=== DATA FOR ANALYSIS ===
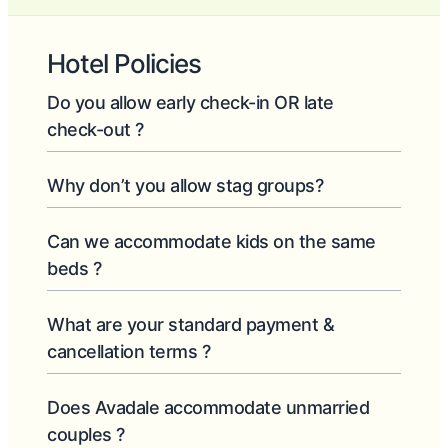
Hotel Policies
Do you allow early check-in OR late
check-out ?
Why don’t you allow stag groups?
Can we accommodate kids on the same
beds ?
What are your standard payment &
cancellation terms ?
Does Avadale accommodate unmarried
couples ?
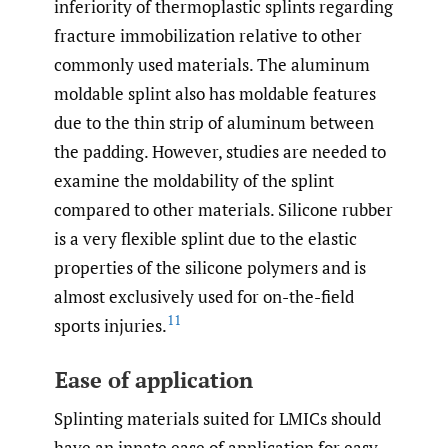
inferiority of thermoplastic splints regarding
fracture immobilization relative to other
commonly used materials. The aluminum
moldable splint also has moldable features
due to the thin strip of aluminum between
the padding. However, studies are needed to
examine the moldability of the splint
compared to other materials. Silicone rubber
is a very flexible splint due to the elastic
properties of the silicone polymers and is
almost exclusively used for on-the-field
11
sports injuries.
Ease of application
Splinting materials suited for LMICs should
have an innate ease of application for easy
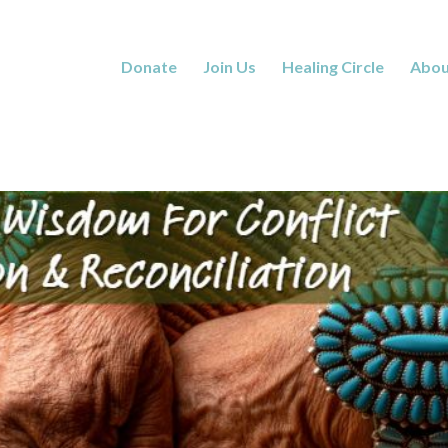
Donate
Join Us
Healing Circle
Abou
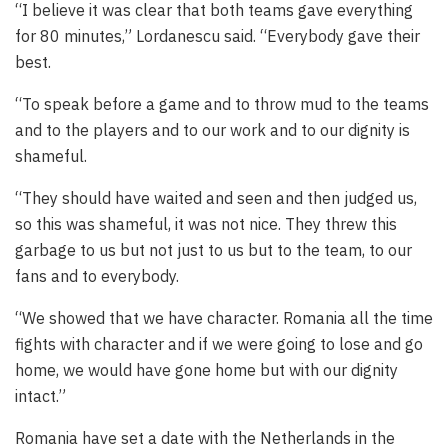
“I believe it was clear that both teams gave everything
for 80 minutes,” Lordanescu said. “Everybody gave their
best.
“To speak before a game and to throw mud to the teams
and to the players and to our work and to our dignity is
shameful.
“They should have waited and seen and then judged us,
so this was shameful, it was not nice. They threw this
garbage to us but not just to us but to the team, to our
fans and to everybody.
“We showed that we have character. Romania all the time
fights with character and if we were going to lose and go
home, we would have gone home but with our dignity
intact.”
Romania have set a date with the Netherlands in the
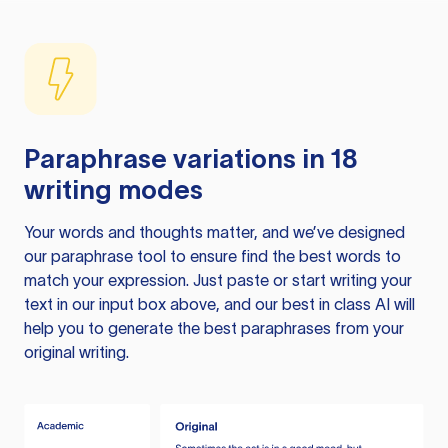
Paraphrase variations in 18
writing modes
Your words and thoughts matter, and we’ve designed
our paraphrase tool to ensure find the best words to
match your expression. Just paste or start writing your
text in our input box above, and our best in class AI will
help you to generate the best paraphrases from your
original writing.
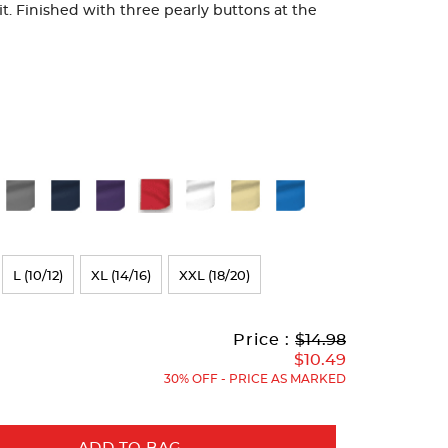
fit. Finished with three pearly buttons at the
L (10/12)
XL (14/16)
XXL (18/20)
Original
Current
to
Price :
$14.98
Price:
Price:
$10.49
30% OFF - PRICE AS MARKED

=== DESCRIPTION OF THE TASK ===
In the entries above, find lines with "check" and copy each.

=== FINISHED TASK ===
Do you allow early check-in OR late
check-out ?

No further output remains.